(Extracted page text data)
----

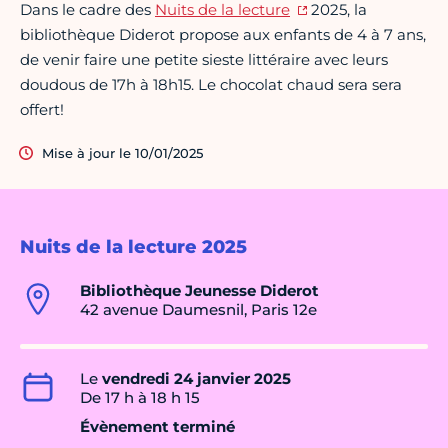
Dans le cadre des
Nuits de la lecture
2025, la
bibliothèque Diderot propose aux enfants de 4 à 7 ans,
de venir faire une petite sieste littéraire avec leurs
doudous de 17h à 18h15. Le chocolat chaud sera sera
offert!
Mise à jour le 10/01/2025
Nuits de la lecture 2025
Bibliothèque Jeunesse Diderot
42 avenue Daumesnil, Paris 12e
Le
vendredi 24 janvier 2025
De 17 h à 18 h 15
Évènement terminé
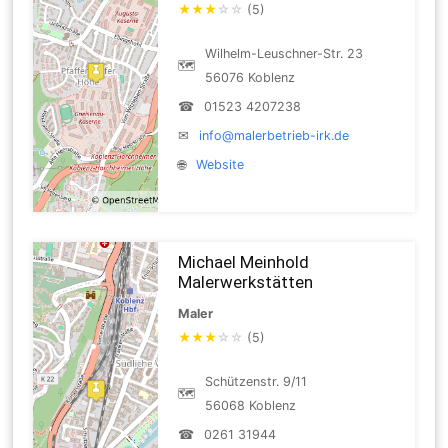
★
★
★
☆
☆
(5)
Wilhelm-Leuschner-Str. 23
🗺
56076 Koblenz
☎
01523 4207238
✉
info@malerbetrieb-irk.de
🌐
Website
Michael Meinhold
Malerwerkstätten
Maler
★
★
★
☆
☆
(5)
Schützenstr. 9/11
🗺
56068 Koblenz
☎
0261 31944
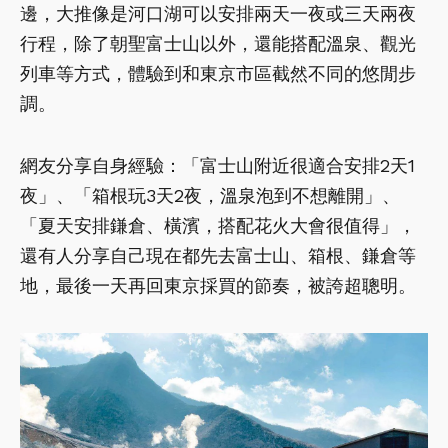
邊，大推像是河口湖可以安排兩天一夜或三天兩夜
行程，除了朝聖富士山以外，還能搭配溫泉、觀光
列車等方式，體驗到和東京市區截然不同的悠閒步
調。
網友分享自身經驗：「富士山附近很適合安排2天1
夜」、「箱根玩3天2夜，溫泉泡到不想離開」、
「夏天安排鎌倉、橫濱，搭配花火大會很值得」，
還有人分享自己現在都先去富士山、箱根、鎌倉等
地，最後一天再回東京採買的節奏，被誇超聰明。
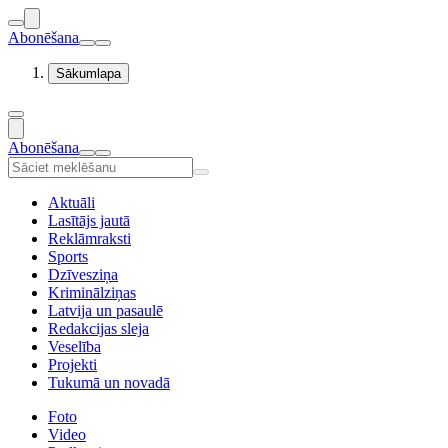
Abonēšana
Sākumlapa
Abonēšana
Aktuāli
Lasītājs jautā
Reklāmraksti
Sports
Dzīvesziņa
Kriminālziņas
Latvija un pasaulē
Redakcijas sleja
Veselība
Projekti
Tukumā un novadā
Foto
Video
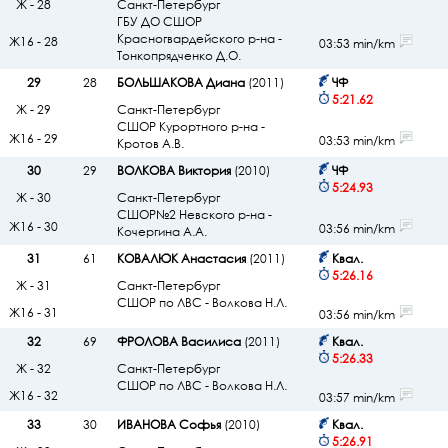
Ж - 28
Санкт-Петербург
ГБУ ДО СШОР
Красногвардейского р-на -
Ж16 - 28
03:53 min/km
Тонкопрядченко Д.О.
29
28
БОЛЬШАКОВА Диана
(2011)
ЧФ
5:21.62
Ж - 29
Санкт-Петербург
СШОР Курортного р-на -
Ж16 - 29
03:53 min/km
Кротов А.В.
30
29
ВОЛКОВА Виктория
(2010)
ЧФ
5:24.93
Ж - 30
Санкт-Петербург
СШОР№2 Невского р-на -
Ж16 - 30
03:56 min/km
Кочергина А.А.
31
61
КОВАЛЮК Анастасия
(2011)
Квал.
5:26.16
Ж - 31
Санкт-Петербург
СШОР по ЛВС - Волкова Н.Л.
Ж16 - 31
03:56 min/km
32
69
ФРОЛОВА Василиса
(2011)
Квал.
5:26.33
Ж - 32
Санкт-Петербург
СШОР по ЛВС - Волкова Н.Л.
Ж16 - 32
03:57 min/km
33
30
ИВАНОВА Софья
(2010)
Квал.
5:26.91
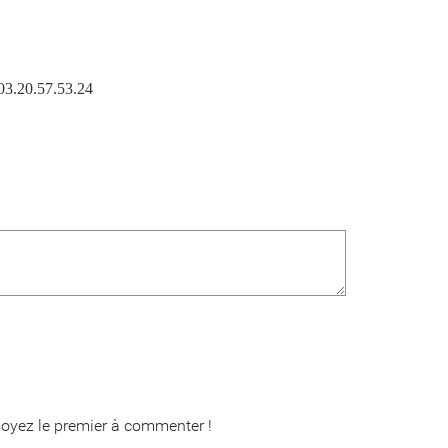
 03.20.57.53.24
oyez le premier à commenter !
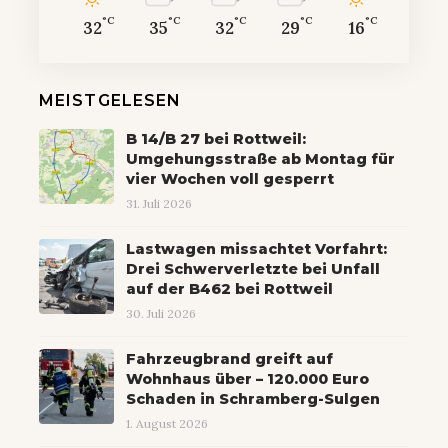
°C
°C
°C
°C
°C
32
35
32
29
16
MEISTGELESEN
B 14/B 27 bei Rottweil:
Umgehungsstraße ab Montag für
vier Wochen voll gesperrt
31. Juli 2026
Lastwagen missachtet Vorfahrt:
Drei Schwerverletzte bei Unfall
auf der B462 bei Rottweil
30. Juli 2026
Fahrzeugbrand greift auf
Wohnhaus über – 120.000 Euro
Schaden in Schramberg-Sulgen
1. August 2026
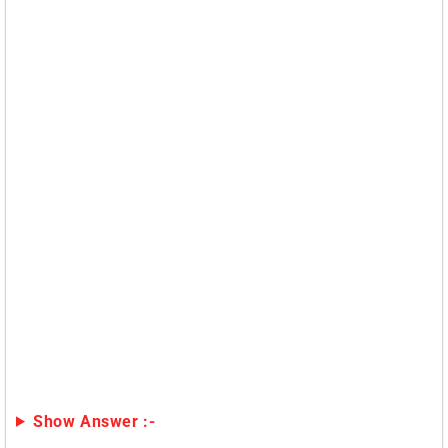
Show Answer :-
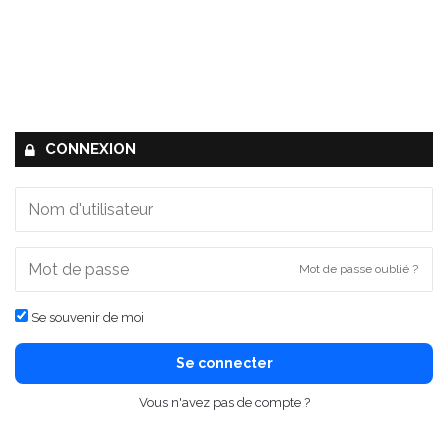
CONNEXION
Mot de passe oublié ?
Se souvenir de moi
Se connecter
Vous n'avez pas de compte ?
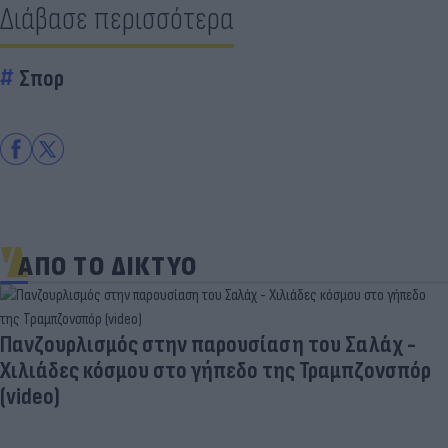
Διάβασε περισσότερα
Σπορ
ΑΠΟ ΤΟ ΔΙΚΤΥΟ
Πανζουρλισμός στην παρουσίαση του Σαλάχ -
Χιλιάδες κόσμου στο γήπεδο της Τραμπζονσπόρ
(video)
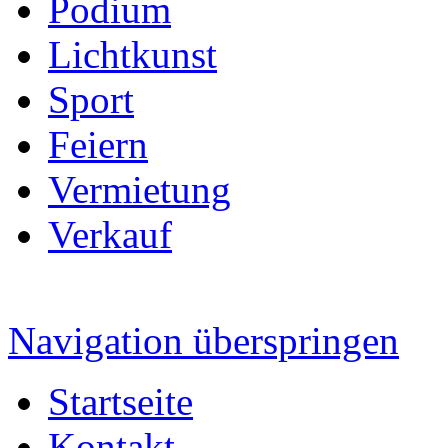
Podium
Lichtkunst
Sport
Feiern
Vermietung
Verkauf
Navigation überspringen
Startseite
Kontakt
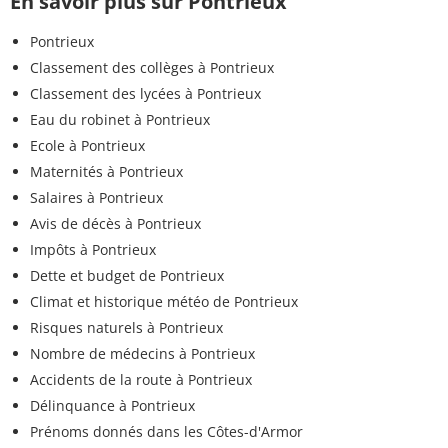
En savoir plus sur Pontrieux
Pontrieux
Classement des collèges à Pontrieux
Classement des lycées à Pontrieux
Eau du robinet à Pontrieux
Ecole à Pontrieux
Maternités à Pontrieux
Salaires à Pontrieux
Avis de décès à Pontrieux
Impôts à Pontrieux
Dette et budget de Pontrieux
Climat et historique météo de Pontrieux
Risques naturels à Pontrieux
Nombre de médecins à Pontrieux
Accidents de la route à Pontrieux
Délinquance à Pontrieux
Prénoms donnés dans les Côtes-d'Armor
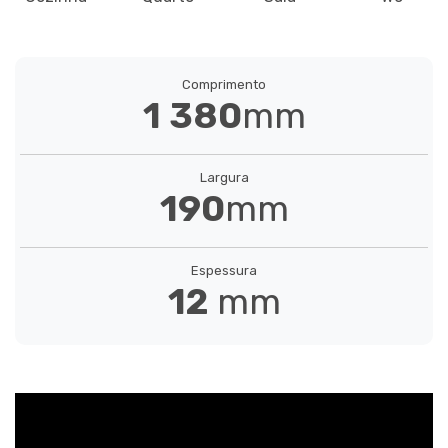
CARVALHO CLÁSSICO CASTANHO
IMU1849
Comprimento
1 380
mm
CARVALHO IVORY
Largura
190
mm
IMU8258
Espessura
12
mm
CARVALHO FUMADO
IMU8261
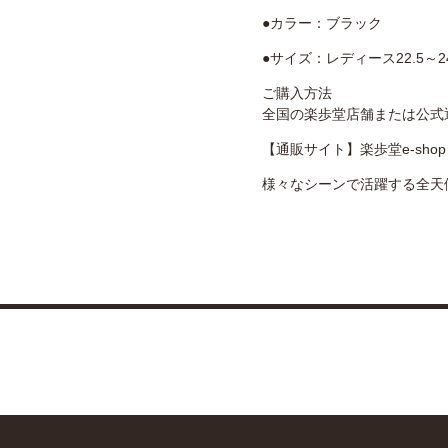
●カラー：ブラック
●サイズ：レディース22.5～24.5
ご購入方法
全国の楽歩堂店舗または公式
【通販サイト】楽歩堂e-sho
様々なシーンで活躍する全天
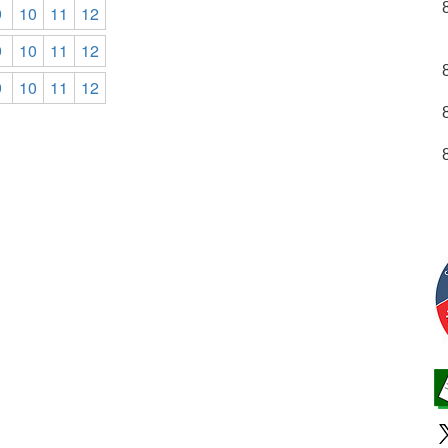
9
10
11
12
9
10
11
12
9
10
11
12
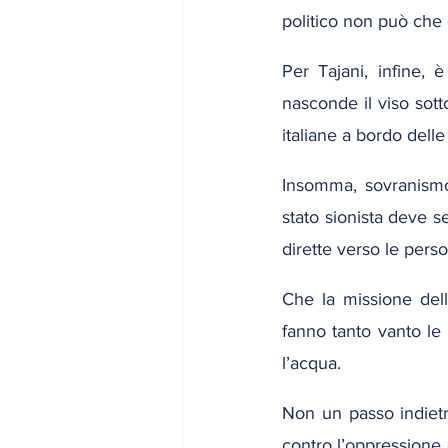
politico non può che 
Per Tajani, infine, 
nasconde il viso sotto 
italiane a bordo delle
Insomma, sovranismo
stato sionista deve s
dirette verso le perso
Che la missione dell
fanno tanto vanto le f
l’acqua.
Non un passo indietr
contro l’oppressione 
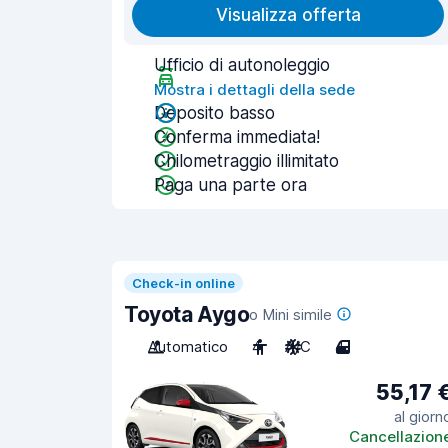
Visualizza offerta
Ufficio di autonoleggio
Mostra i dettagli della sede
Deposito basso
Conferma immediata!
Chilometraggio illimitato
Paga una parte ora
Check-in online
Toyota Aygo
o Mini simile
Automatico
4
A/C
4
55,17 
al giorn
Cancellazion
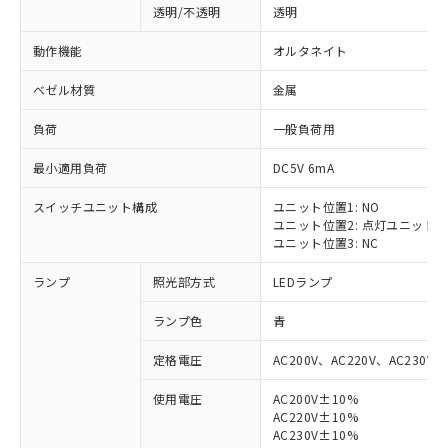
透明/不透明
透明
動作機能
オルタネイト
ベゼル材質
金属
負荷
一般負荷用
最小適用負荷
DC5V 6mA
スイッチユニット構成
ユニット位置1: NO
ユニット位置2: 点灯ユニット
ユニット位置3: NC
ランプ
照光部方式
LEDランプ
ランプ色
青
定格電圧
AC200V、AC220V、AC230V、
使用電圧
AC200V±10%
AC220V±10%
AC230V±10%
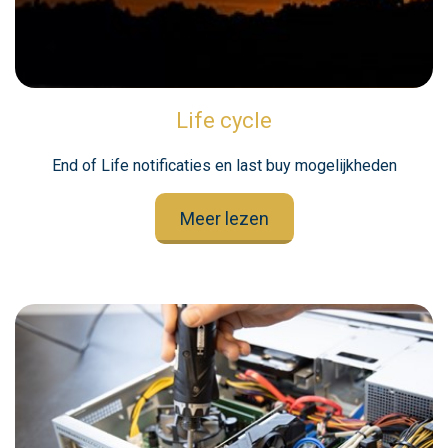
Life cycle
End of Life notificaties en last buy mogelijkheden
Meer lezen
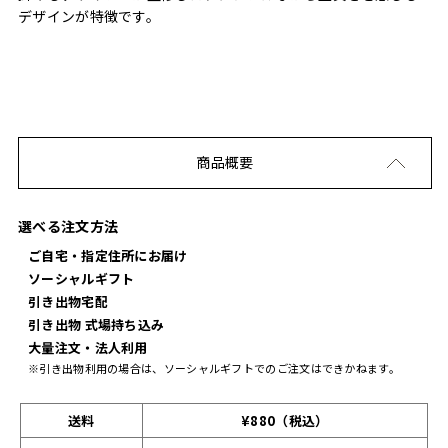
デザインが特徴です。
商品概要
選べる注文方法
ご自宅・指定住所にお届け
ソーシャルギフト
引き出物宅配
引き出物 式場持ち込み
大量注文・法人利用
※引き出物利用の場合は、ソーシャルギフトでのご注文はできかねます。
送料
¥880（税込）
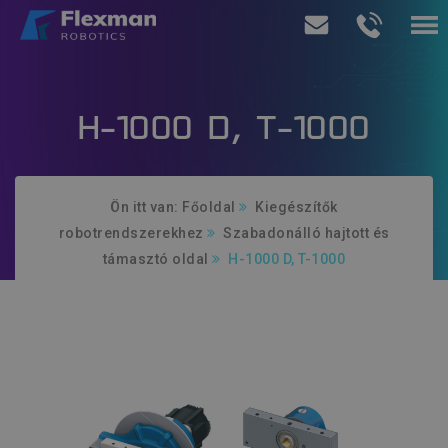
Termékeink
H-1000 D, T-1000
Szolgáltatásaink
Rólunk
Ön itt van:
Főoldal
Kiegészítők
robotrendszerekhez
Szabadonálló hajtott és
Ajánlatkérés
támasztó oldal
H-1000 D, T-1000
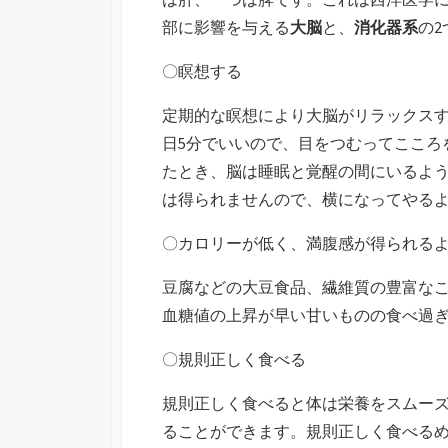
部に影響を与える
大脳
と、
消化器系
の
〇瞑想する
定期的な瞑想により大脳がリラックス
日5分でいいので、目をつむってこころ
たとき、脳は睡眠と覚醒の間にいるよ
は得られませんので、横になってやる
〇カロリーが低く、満腹感が得られる
豆腐などの大豆食品、繊維質の豊富な
血糖値の上昇が早い甘いものの食べ過
〇規則正しく食べる
規則正しく食べると体は栄養をスムー
ることができます。規則正しく食べる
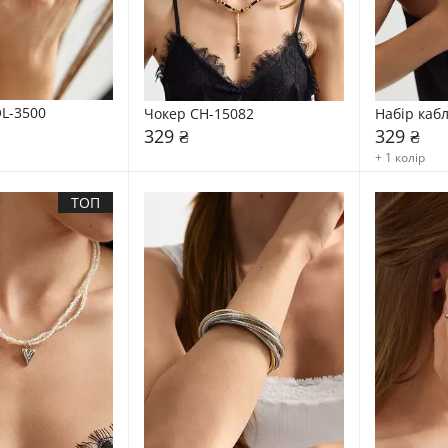
L-3500
Чокер CH-15082
Набір каб
329 ₴
329 ₴
+ 1 колір
ТОП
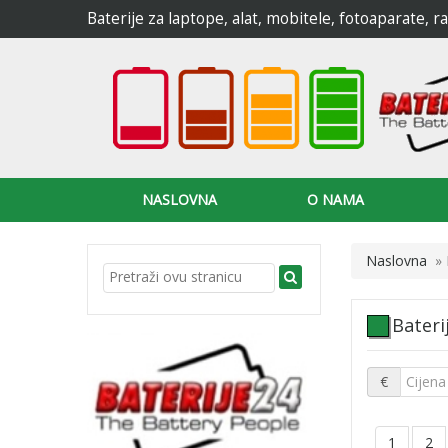
Baterije za laptope, alat, mobitele, fotoaparate, 
NASLOVNA
O NAMA
Naslovna
»
Bateri
€
1
2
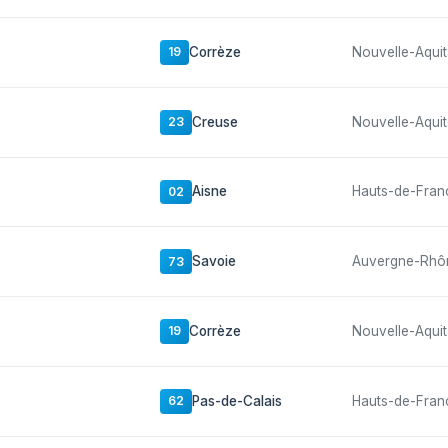
Corrèze
Nouvelle-Aquit
19
Creuse
Nouvelle-Aquit
23
Aisne
Hauts-de-Fran
02
Savoie
Auvergne-Rhô
73
Corrèze
Nouvelle-Aquit
19
Pas-de-Calais
Hauts-de-Fran
62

----

ASSIGNMENT.
In the copy, include all records verbatim but no images.

ANSWER TO THIS EXERCISE.
Dans le cadre des
Nuits de la lecture
2025, la
bibliothèque Diderot propose aux enfants de 4 à 7 ans,
de venir faire une petite sieste littéraire avec leurs
doudous de 17h à 18h15. Le chocolat chaud sera sera
offert!
Mise à jour le 10/01/2025
Nuits de la lecture 2025
Bibliothèque Jeunesse Diderot
42 avenue Daumesnil, Paris 12e
Le
vendredi 24 janvier 2025
De 17 h à 18 h 15
Évènement terminé
★
★
★
☆
☆
(5)
Wilhelm-Leuschner-Str. 23
🗺
56076 Koblenz
☎
01523 4207238
✉
info@malerbetrieb-irk.de
🌐
Website
Michael Meinhold
Malerwerkstätten
Maler
★
★
★
☆
☆
(5)
Schützenstr. 9/11
🗺
56068 Koblenz
☎
0261 31944
邊，大推像是河口湖可以安排兩天一夜或三天兩夜
行程，除了朝聖富士山以外，還能搭配溫泉、觀光
列車等方式，體驗到和東京市區截然不同的悠閒步
調。
網友分享自身經驗：「富士山附近很適合安排2天1
夜」、「箱根玩3天2夜，溫泉泡到不想離開」、
「夏天安排鎌倉、橫濱，搭配花火大會很值得」，
還有人分享自己現在都先去富士山、箱根、鎌倉等
地，最後一天再回東京採買的節奏，被誇超聰明。
Abonēšana
Sākumlapa
Abonēšana
Aktuāli
Lasītājs jautā
Reklāmraksti
Sports
Dzīvesziņa
Kriminālziņas
Latvija un pasaulē
Redakcijas sleja
Veselība
Projekti
Tukumā un novadā
Foto
Video
Ж - 28
Санкт-Петербург
ГБУ ДО СШОР
Красногвардейского р-на -
Ж16 - 28
03:53 min/km
Тонкопрядченко Д.О.
29
28
БОЛЬШАКОВА Диана
(2011)
ЧФ
5:21.62
Ж - 29
Санкт-Петербург
СШОР Курортного р-на -
Ж16 - 29
03:53 min/km
Кротов А.В.
30
29
ВОЛКОВА Виктория
(2010)
ЧФ
5:24.93
Ж - 30
Санкт-Петербург
СШОР№2 Невского р-на -
Ж16 - 30
03:56 min/km
Кочергина А.А.
31
61
КОВАЛЮК Анастасия
(2011)
Квал.
5:26.16
Ж - 31
Санкт-Петербург
СШОР по ЛВС - Волкова Н.Л.
Ж16 - 31
03:56 min/km
32
69
ФРОЛОВА Василиса
(2011)
Квал.
5:26.33
Ж - 32
Санкт-Петербург
СШОР по ЛВС - Волкова Н.Л.
Ж16 - 32
03:57 min/km
33
30
ИВАНОВА Софья
(2010)
Квал.
5:26.91
 03.20.57.53.24
oyez le premier à commenter !
°C
°C
°C
°C
°C
32
35
32
29
16
MEISTGELESEN
B 14/B 27 bei Rottweil:
Umgehungsstraße ab Montag für
vier Wochen voll gesperrt
31. Juli 2026
Lastwagen missachtet Vorfahrt:
Drei Schwerverletzte bei Unfall
auf der B462 bei Rottweil
30. Juli 2026
Fahrzeugbrand greift auf
Wohnhaus über – 120.000 Euro
Schaden in Schramberg-Sulgen
1. August 2026
Show Answer :-
CONNEXION
Mot de passe oublié ?
Se souvenir de moi
Se connecter
Vous n'avez pas de compte ?
Διάβασε περισσότερα
Σπορ
ΑΠΟ ΤΟ ΔΙΚΤΥΟ
Πανζουρλισμός στην παρουσίαση του Σαλάχ -
Χιλιάδες κόσμου στο γήπεδο της Τραμπζονσπόρ
(video)
Podium
Lichtkunst
Sport
Feiern
Vermietung
Verkauf
Navigation überspringen
Startseite
Kontakt
En savoir plus sur Pontrieux
Pontrieux
Classement des collèges à Pontrieux
Classement des lycées à Pontrieux
Eau du robinet à Pontrieux
Ecole à Pontrieux
Maternités à Pontrieux
Salaires à Pontrieux
Avis de décès à Pontrieux
Impôts à Pontrieux
Dette et budget de Pontrieux
Climat et historique météo de Pontrieux
Risques naturels à Pontrieux
Nombre de médecins à Pontrieux
Accidents de la route à Pontrieux
Délinquance à Pontrieux
Prénoms donnés dans les Côtes-d'Armor
CARVALHO CLÁSSICO CASTANHO
IMU1849
Comprimento
1 380
mm
CARVALHO IVORY
Largura
190
mm
IMU8258
Espessura
12
mm
CARVALHO FUMADO
IMU8261
●カラー：ブラック
●サイズ：レディース22.5～24.5
ご購入方法
全国の楽歩堂店舗または公式
【通販サイト】楽歩堂e-sho
様々なシーンで活躍する全天
9
10
11
12
9
10
11
12
9
10
11
12
politico non può che 
Per Tajani, infine, 
nasconde il viso sotto 
italiane a bordo delle
Insomma, sovranismo
stato sionista deve s
dirette verso le perso
Che la missione dell
fanno tanto vanto le f
l’acqua.
Non un passo indietr
contro l’oppressione 
Visualizza offerta
Ufficio di autonoleggio
Mostra i dettagli della sede
Deposito basso
Conferma immediata!
Chilometraggio illimitato
Paga una parte ora
Check-in online
Toyota Aygo
o Mini simile
Automatico
4
A/C
4
55,17 
al giorn
Cancellazion
透明/不透明
透明
動作機能
オルタネイト
ベゼル材質
金属
負荷
一般負荷用
最小適用負荷
DC5V 6mA
スイッチユニット構成
ユニット位置1: NO
ユニット位置2: 点灯ユニット
ユニット位置3: NC
ランプ
照光部方式
LEDランプ
ランプ色
青
定格電圧
AC200V、AC220V、AC230V、
使用電圧
AC200V±10%
AC220V±10%
AC230V±10%
Life cycle
End of Life notificaties en last buy mogelijkheden
Meer lezen
デザインが特徴です。
商品概要
選べる注文方法
ご自宅・指定住所にお届け
ソーシャルギフト
引き出物宅配
引き出物 式場持ち込み
大量注文・法人利用
※引き出物利用の場合は、ソーシャルギフトでのご注文はできかねます。
送料
¥880（税込）
Termékeink
H-1000 D, T-1000
Szolgáltatásaink
Rólunk
Ön itt van:
Főoldal
Kiegészítők
robotrendszerekhez
Szabadonálló hajtott és
Ajánlatkérés
támasztó oldal
H-1000 D, T-1000
部に影響を与える
大脳
と、
消化器系
の
〇瞑想する
定期的な瞑想により大脳がリラックス
日5分でいいので、目をつむってこころ
たとき、脳は睡眠と覚醒の間にいるよ
は得られませんので、横になってやる
〇カロリーが低く、満腹感が得られる
豆腐などの大豆食品、繊維質の豊富な
血糖値の上昇が早い甘いものの食べ過
〇規則正しく食べる
規則正しく食べると体は栄養をスムー
ることができます。規則正しく食べる
L-3500
Чокер CH-15082
Набір каб
329 ₴
329 ₴
+ 1 колір
ТОП
Baterije za laptope, alat, mobitele, fotoaparate, 
NASLOVNA
O NAMA
Naslovna
»
Bateri
€
1
2
Corrèze
Nouvelle-Aquit
19
Creuse
Nouvelle-Aquit
23
Aisne
Hauts-de-Fran
02
Savoie
Auvergne-Rhô
73
Corrèze
Nouvelle-Aquit
19
Pas-de-Calais
Hauts-de-Fran
62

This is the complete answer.